SBUX - A long hot summer!

It almost does not matter what you like today as everything is going down in my world. Recently, SBUX has been getting hammered; despite the company making the right moves to clean up the excesses of the past. I have said many times that SBUX shareholders are paying the price today for the excessive capital spending over the past three years. Now management is taking the right steps to fix those issues and shareholders will be rewarded in the coming quarters.
  • The issues that are within the company's control are the same issues that MCD faced in 2003 (a need to slow unit growth and refocus on the customer and in-store execution) with some slight differences. Unfortunately for SBUX, MCD's fix came at a time when we were in a much stronger consumer environment. Working in SBUX's favor, however, is the fact that the SBUX brand is not tarnished with the bad product image like MCD was. SBUX is just relatively expensive and frequency is declining.

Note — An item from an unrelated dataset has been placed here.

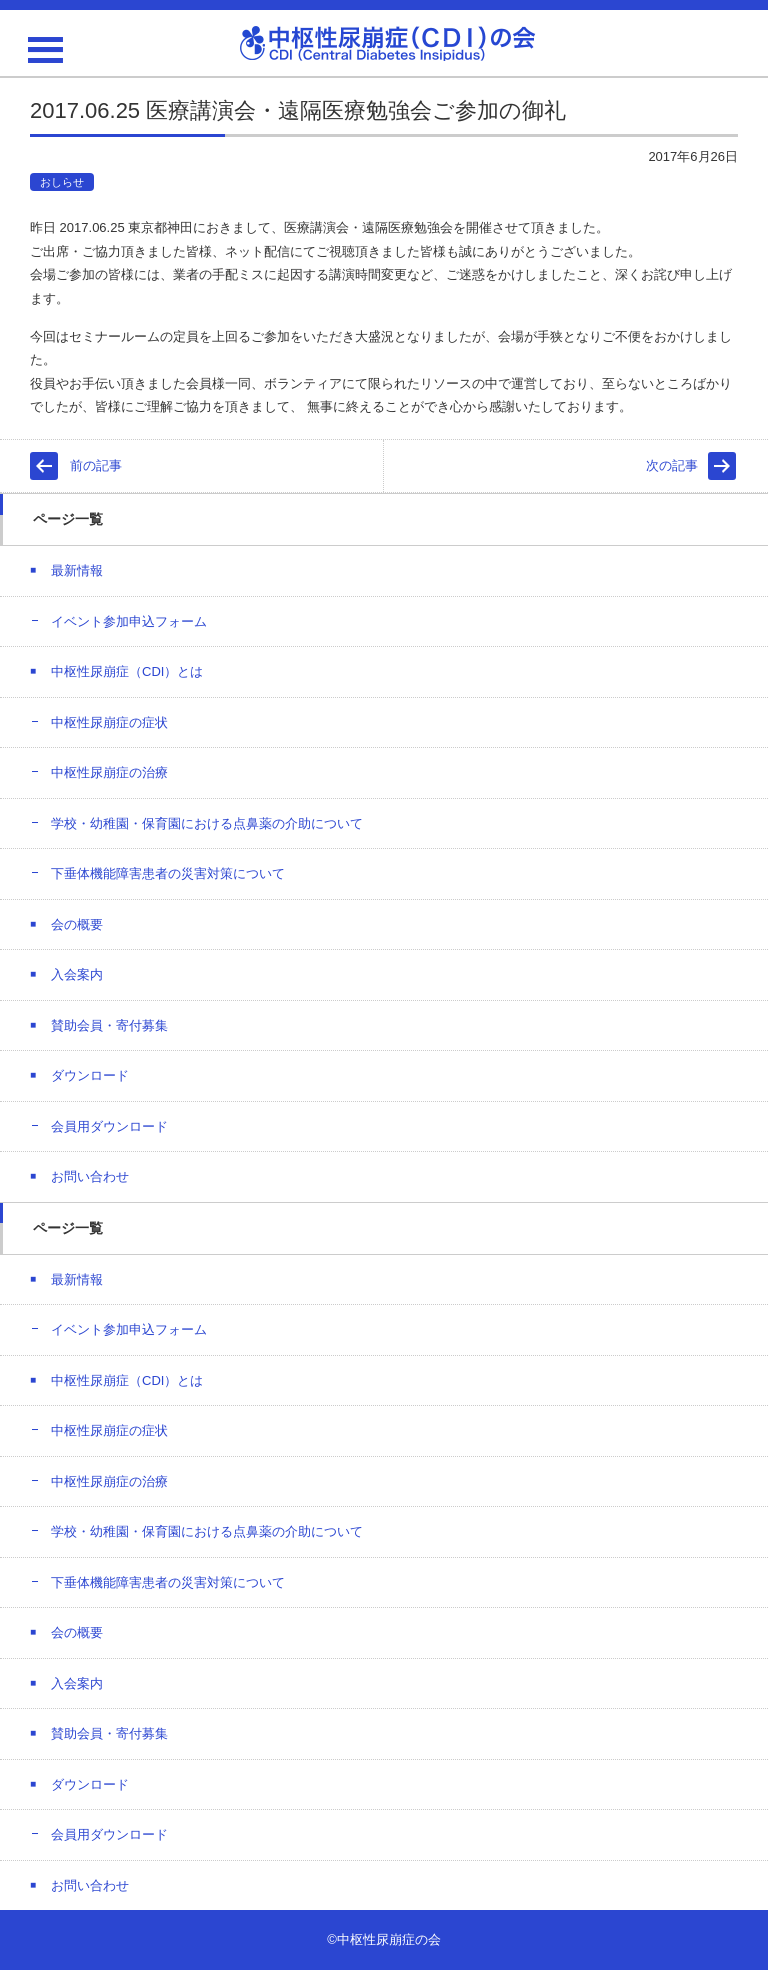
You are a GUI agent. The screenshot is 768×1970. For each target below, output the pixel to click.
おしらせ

  • As it turned out, MCD's plan to win strategy had a silver bullet to bring customers back - salads. SBUX is losing frequency due to economic issues and not due to issues with the brand. The new coffee SBUX recently introduced helped to broaden the appeal of the concept, but it was not a silver bullet. Right now the SBUX silver bullet is on the drawing board in Seattle.
  • MCD announced its plan to win in April of 2003 and saw immediate results in that quarter. Like SBUX, MCD had been experiencing declining same-store sales trends and operating margins. From a timing standpoint, MCD's plan translated into to an immediate uptick in trends because it coincided with the introduction of salads and the company was able to cut is capital spending right away. MCD's capital spending was down 22% in the same quarter the plan was announced and down 35% within the year the plan was implemented.